The Los Angles Times published the article “To save the monarch butterfly, Mexican scientists are moving a forest 1,000 feet up the mountain“. The article shares the lovely story of Francisco Ramirez Cruz, a campesino from ejido La Mesa and his involvement with Dr. Cuauhtémoc Saénz who is also interviewed discussing his assisted migration experiments. MBF is proud to support these experiments!
Titled “La pobreza que mata a la mariposa monarca”- “Poverty that Kills the Monarch Butterfly”, Newsweek’s article begins by briefly describing the history of the Monarch Butterfly Biosphere Reserve and the social and economic challenges that its creation prompted. However, it continues with an encouraging viewpoint on how local inhabitants have faced the challenges with support from civil organizations such as Alternare. Lucino Gutiérrez and Don Guadalupe Garduño, campesinos from the Francisco Serrato and the Carpinteros indigenous communities, respectively, describe how they are using agroecological techniques to develop productive projects in their communities. All of it aiming towards achieving comprehensive sustainable development as Guadalupe del Rio, Alternare’s president and Karen Vega, from her team discuss. MBF is proud to support Altenare in their projects and foster forest conservation along with the well-being of the people that share the Reserve with the monarchs!
Experts from the WWF Mexico-Telmex-Telcel partnership in collaboration with the Natural Protected Areas Commission (CONANP) and the Monarch Butterfly Biosphere Reserve (MBBR), have published a press release reporting a 114% increase of the surface covered by monarch butterfly colonies in the 2018-2019 overwintering period. They reported a total area of 6.05 hectares (14.95 acres) occupied by 14 butterfly colonies which compared to the 2.48 hectares (6.13 acres) reported last year is much higher. The graph above shows the population counts since 1994.
This is certainly encouraging news but it doesn’t mean our work is over. Insect populations fluctuate and monarch populations have been on a downward trend so we can’t let down our guard. MBF will continue working towards the conservation of the monarch butterfly’s migratory phenomenon and the protection of their breeding and overwintering habitats.

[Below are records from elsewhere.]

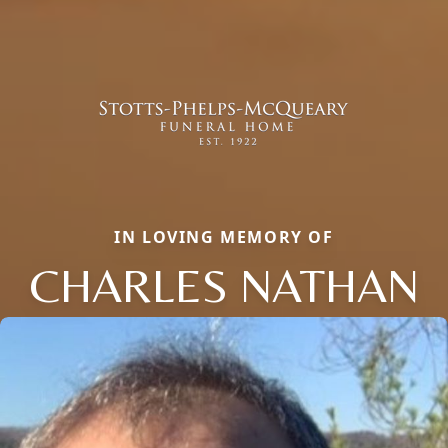
IN LOVING MEMORY OF
CHARLES NATHAN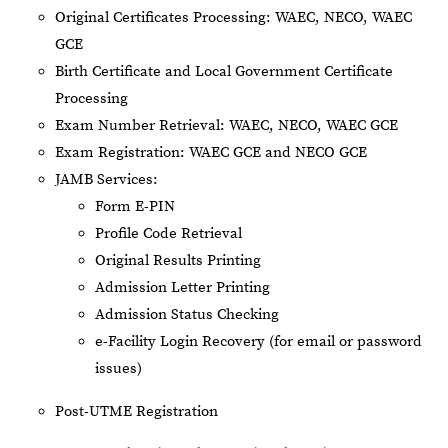
Original Certificates Processing: WAEC, NECO, WAEC
GCE
Birth Certificate and Local Government Certificate
Processing
Exam Number Retrieval: WAEC, NECO, WAEC GCE
Exam Registration: WAEC GCE and NECO GCE
JAMB Services:
Form E-PIN
Profile Code Retrieval
Original Results Printing
Admission Letter Printing
Admission Status Checking
e-Facility Login Recovery (for email or password
issues)
Post-UTME Registration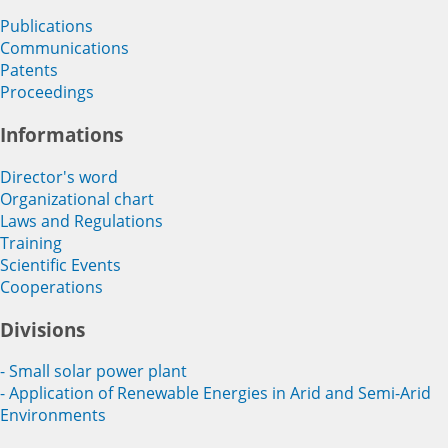
Publications
Communications
Patents
Proceedings
Informations
Director's word
Organizational chart
Laws and Regulations
Training
Scientific Events
Cooperations
Divisions
- Small solar power plant
- Application of Renewable Energies in Arid and Semi-Arid
Environments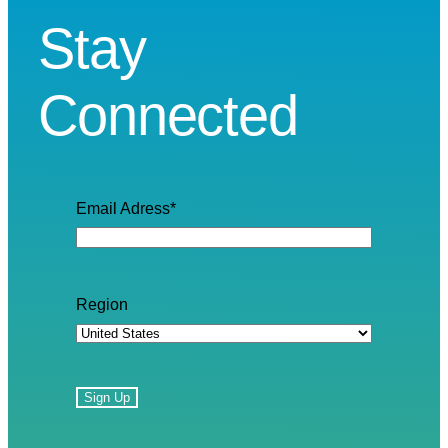
Stay
Connected
Email Adress
*
Region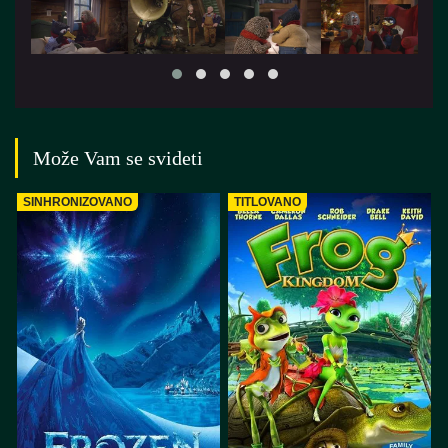
Može Vam se svideti
SINHRONIZOVANO
TITLOVANO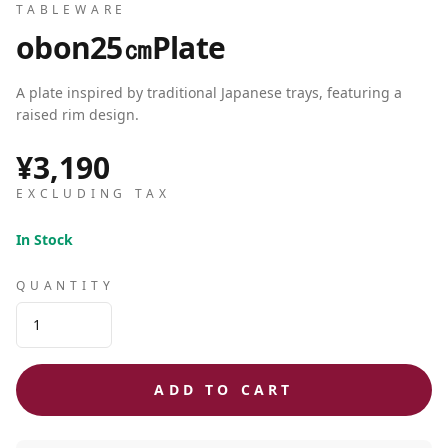
TABLEWARE
obon25㎝Plate
A plate inspired by traditional Japanese trays, featuring a
raised rim design.
¥3,190
EXCLUDING TAX
In Stock
QUANTITY
ADD TO CART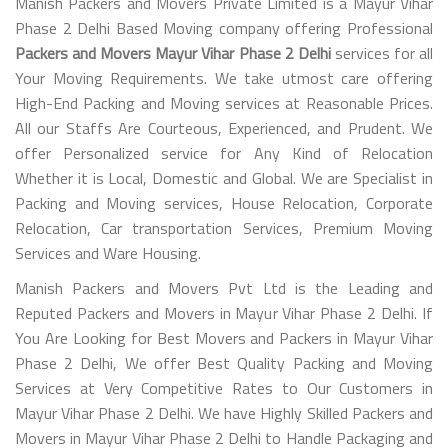
Manish Packers and Movers Private Limited is a Mayur Vihar
Phase 2 Delhi Based Moving company offering Professional
Packers and Movers Mayur Vihar Phase 2 Delhi
services for all
Your Moving Requirements. We take utmost care offering
High-End Packing and Moving services at Reasonable Prices.
All our Staffs Are Courteous, Experienced, and Prudent. We
offer Personalized service for Any Kind of Relocation
Whether it is Local, Domestic and Global. We are Specialist in
Packing and Moving services, House Relocation, Corporate
Relocation, Car transportation Services, Premium Moving
Services and Ware Housing.
Manish Packers and Movers Pvt Ltd is the Leading and
Reputed Packers and Movers in Mayur Vihar Phase 2 Delhi. If
You Are Looking for Best Movers and Packers in Mayur Vihar
Phase 2 Delhi, We offer Best Quality Packing and Moving
Services at Very Competitive Rates to Our Customers in
Mayur Vihar Phase 2 Delhi. We have Highly Skilled Packers and
Movers in Mayur Vihar Phase 2 Delhi to Handle Packaging and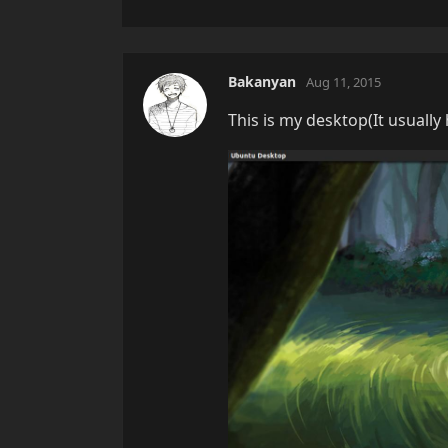
Bakanyan
Aug 11, 2015
This is my desktop(It usually h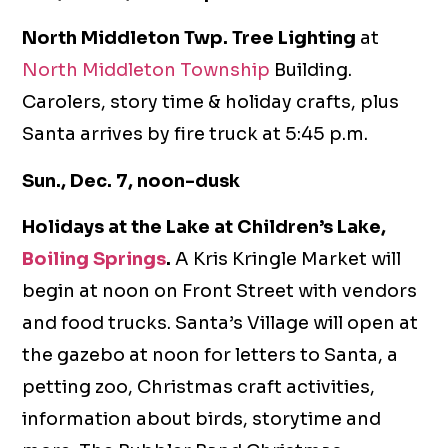
North Middleton Twp. Tree Lighting
at
North Middleton Township
Building.
Carolers, story time & holiday crafts, plus
Santa arrives by fire truck at 5:45 p.m.
Sun., Dec. 7, noon-dusk
Holidays at the Lake at Children’s Lake,
Boiling Springs
.
A Kris Kringle Market will
begin at noon on Front Street with vendors
and food trucks. Santa’s Village will open at
the gazebo at noon for letters to Santa, a
petting zoo, Christmas craft activities,
information about birds, storytime and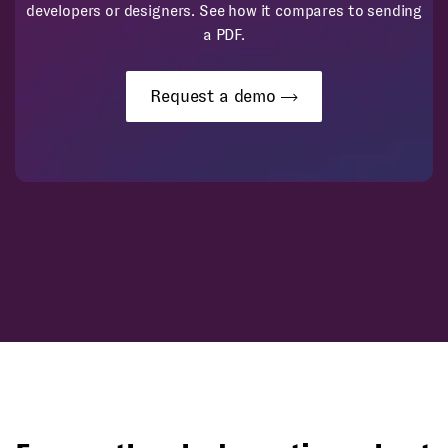
developers or designers. See how it compares to sending
a PDF.
Request a demo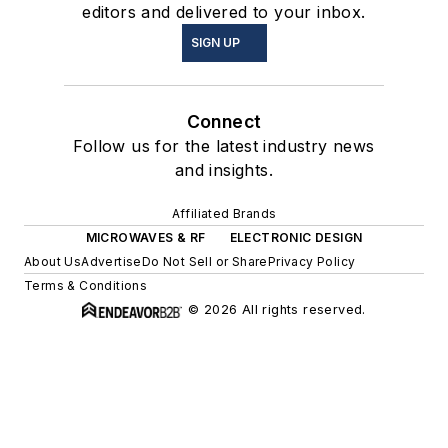
editors and delivered to your inbox.
SIGN UP
Connect
Follow us for the latest industry news
and insights.
Affiliated Brands
MICROWAVES & RF
ELECTRONIC DESIGN
About Us
Advertise
Do Not Sell or Share
Privacy Policy
Terms & Conditions
© 2026 All rights reserved.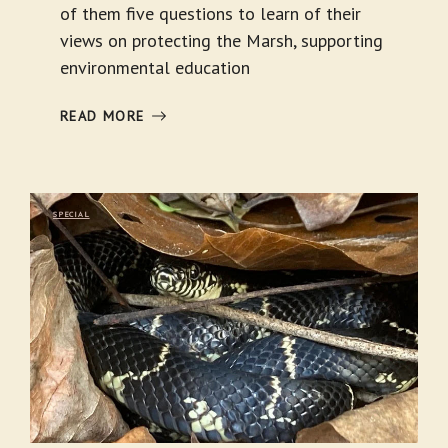
of them five questions to learn of their
views on protecting the Marsh, supporting
environmental education
READ MORE
SPECIAL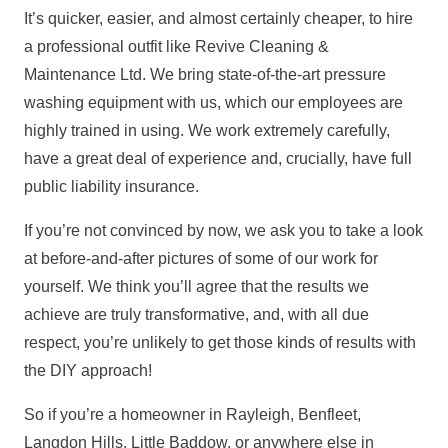
It’s quicker, easier, and almost certainly cheaper, to hire
a professional outfit like Revive Cleaning &
Maintenance Ltd. We bring state-of-the-art pressure
washing equipment with us, which our employees are
highly trained in using. We work extremely carefully,
have a great deal of experience and, crucially, have full
public liability insurance.
If you’re not convinced by now, we ask you to take a look
at before-and-after pictures of some of our work for
yourself. We think you’ll agree that the results we
achieve are truly transformative, and, with all due
respect, you’re unlikely to get those kinds of results with
the DIY approach!
So if you’re a homeowner in Rayleigh, Benfleet,
Langdon Hills, Little Baddow, or anywhere else in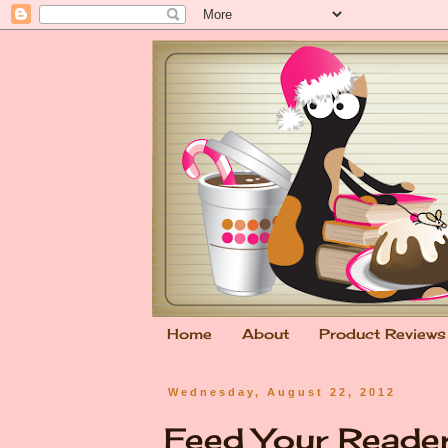
Home
About
Product Reviews
Wednesday, August 22, 2012
Feed Your Reade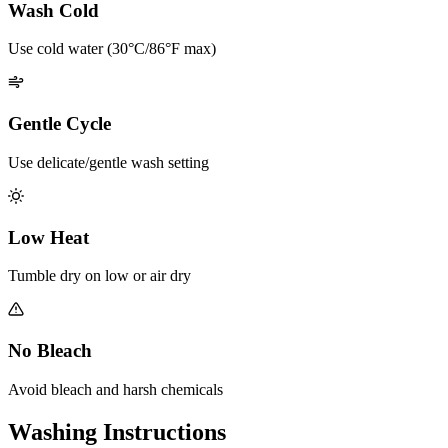
Wash Cold
Use cold water (30°C/86°F max)
Gentle Cycle
Use delicate/gentle wash setting
Low Heat
Tumble dry on low or air dry
No Bleach
Avoid bleach and harsh chemicals
Washing Instructions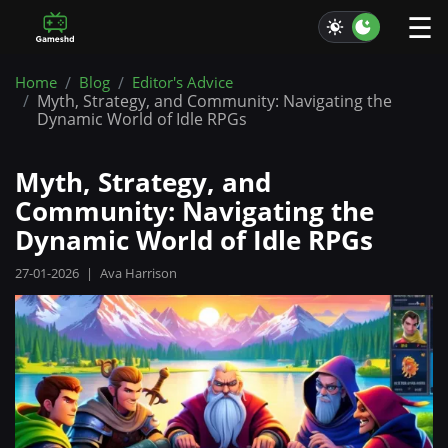
☰
Home
Blog
Editor's Advice
Myth, Strategy, and Community: Navigating the
Dynamic World of Idle RPGs
Myth, Strategy, and
Community: Navigating the
Dynamic World of Idle RPGs
27-01-2026
|
Ava Harrison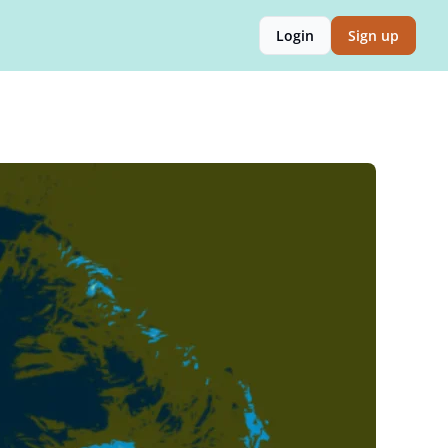
Login
Sign up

The journal Nature recently published an article about the assisted migration research that Dr. Cuauhtémoc Sáenz and his team have been doing for several years with support from MBF. Titled “Protecting monarch butterflies’ winter home could mean moving hundreds of trees” talks about shifting oyamel firs to higher elevations to help them weather warming temperatures due to climate change.
Recently, Alternare was named “Conservation Champion for 2018” by the U.S. Fish and Wildlife Service and the OAS (Organization of American States) who recognized Alternare’s 20 years of work and their contributions to the conservation of the monarch butterfly’s migratory phenomenon. Dr. Cletus Springer, Director of the Sustainable Development Department of OAS said it best: “To the OAS this event may not have the glamour of the Golden Globe Awards or the Oscars; but I dare to say that in my mind, it is no less significant. Indeed, I would say it is even more meaningful because it speaks to a cause that is bigger than ANY of us and ALL of us. The cause of which I speak is the preservation of the invaluable, irreplaceable natural assets of our planet earth. Those who surrender to the vocation of caring for our planet, belong to a special class. They belong to a nobility; not an aristocracy. In mind, body, and spirit, these are people of outstanding virtue, full of goodness, honor, decency, sincerity and integrity.”
Additionally, Alternare won third place in the “10 Scalable and Innovative Initiatives” contest for rural sustainable development in Latin America and the Caribbean from the United Nation’s Food and Agriculture Organization (FAO). This contest rewards successful and innovative initiatives that include healthy food, eradicating poverty, and climatic and environmental resilience that can be replicated in diverse rural lands.